You can then edit the Project Settings, and select your newly created 4K profile. Then, import the 4K video files and edit them as usual.
When rendering your edited movie, you do it in the normal way. In the example below, I used a video bitrate of 60000 and the H.264 codec:
This movie was recorded using the Lumix GH4 and the Lumix G 100-300mm f/4-5.6 (my review) and Lumix G 14-140mm f/3.5-5.6 (my review). I edited it with kdenlive, as described above.
Rendering the movie, of about three minutes, took around 2 hours on a five years old PC running Ubuntu Linux.
I generally set the shutter speed to 1/50s, to achieve a 180 degree shutter at a frame rate of 25 fps.
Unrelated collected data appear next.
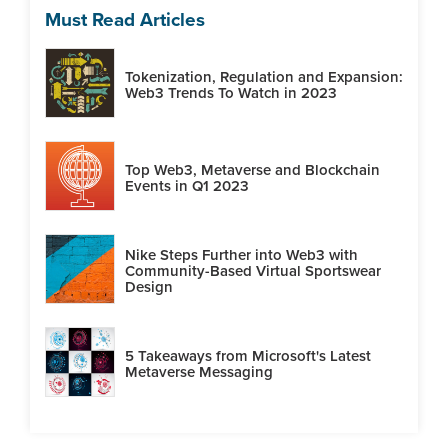
Must Read Articles
Tokenization, Regulation and Expansion:
Web3 Trends To Watch in 2023
Top Web3, Metaverse and Blockchain
Events in Q1 2023
Nike Steps Further into Web3 with
Community-Based Virtual Sportswear
Design
5 Takeaways from Microsoft's Latest
Metaverse Messaging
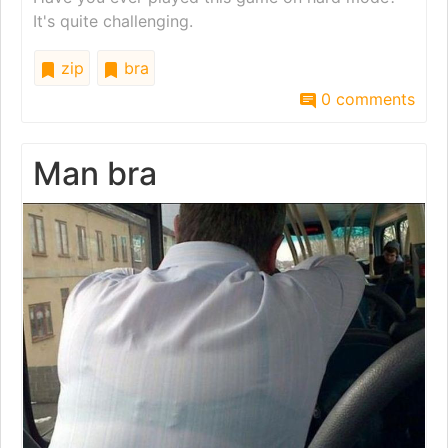
It's quite challenging.
zip
bra
0 comments
Man bra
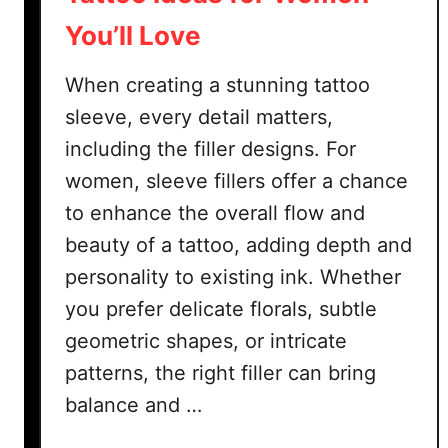
You’ll Love
When creating a stunning tattoo
sleeve, every detail matters,
including the filler designs. For
women, sleeve fillers offer a chance
to enhance the overall flow and
beauty of a tattoo, adding depth and
personality to existing ink. Whether
you prefer delicate florals, subtle
geometric shapes, or intricate
patterns, the right filler can bring
balance and …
Since I did not use any ND filters, this means that the aperture was often stopped down to around f/8-f/16. I had autofocus enabled all the time.
Some comments to the video.
At 0:15 and 1:02, I am zooming in using the Lumix G 14-140mm f/3.5-5.6. While the GH4 certainly does autofocus very well, the AF is not as efficient while recording 4K video. You can see that it loses focus a bit while zooming, but it is not a big deal. Normally, one would not want to zoom excessively during video recording.
At 2:00, I am using the Lumix G 100-300mm f/4-5.6 at 300mm. This produces some artefacts. First, there is a reduction of contrast, often seen with long lenses. Using the supplied hood probably helps a bit, but ideally one would want an even longer hood when using the lens in the longest setting.
Second, you will see a lot of wobbling in the video. This is not because of the camera or the lens, but it is due to atmospheric distortions. The light travels through a lot of hot air before reaching the camera, and that causes the wobbling effect. There are no solutions to this, except, possibly, to use a shorter lens and going closer to the subject.
Using the Lumix G 100-300mm f/4-5.6 at 300mm, I found that the GH4 would some times fail to focus, even in bright daylight. It would become stuck in the minimum focus range, and I had to manually focus it to infinity. This behaviour surprised me a lot, as the GH4 is otherwise very good at autofocusing.
Another thing to note is that the video is more prone to rolling shutter effects in 4K mode, than while recording 1080p footage. This is because the camera reads out the 4K footage slower, taking about 1/30s to read each frame sequentially. With 1080p, on the other hand, one frame is scanned in about 1/90s, reducing the risk of rolling shutter artefacts. To avoid this problem, using a tripod helps a lot.
Apart from this, I think the Lumix GH4 does 4K video very well in this example video.